**Supplied data:**
========================================

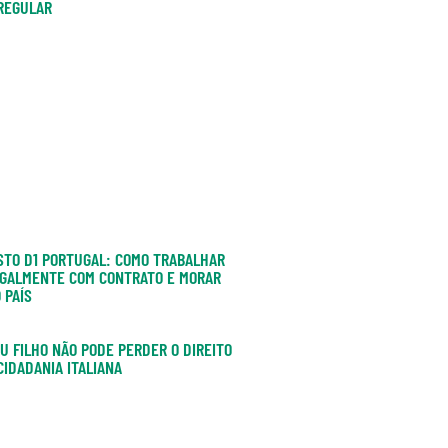
REGULAR
STO D1 PORTUGAL: COMO TRABALHAR
GALMENTE COM CONTRATO E MORAR
 PAÍS
U FILHO NÃO PODE PERDER O DIREITO
CIDADANIA ITALIANA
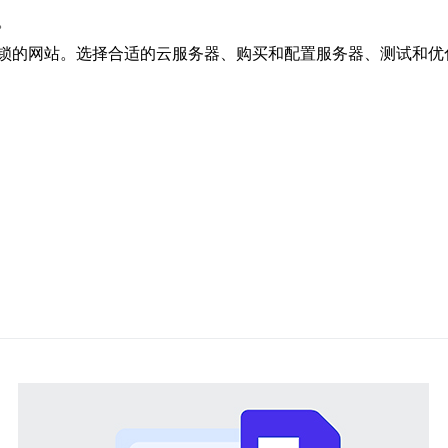
。
锁的网站。选择合适的云服务器、购买和配置服务器、测试和优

========================================

**Action item:**
Since the copy should hold text only, set down each record exactly and leave the pictures out.

**Solution:**
REGULAR
STO D1 PORTUGAL: COMO TRABALHAR
GALMENTE COM CONTRATO E MORAR
 PAÍS
U FILHO NÃO PODE PERDER O DIREITO
CIDADANIA ITALIANA
。
锁的网站。选择合适的云服务器、购买和配置服务器、测试和优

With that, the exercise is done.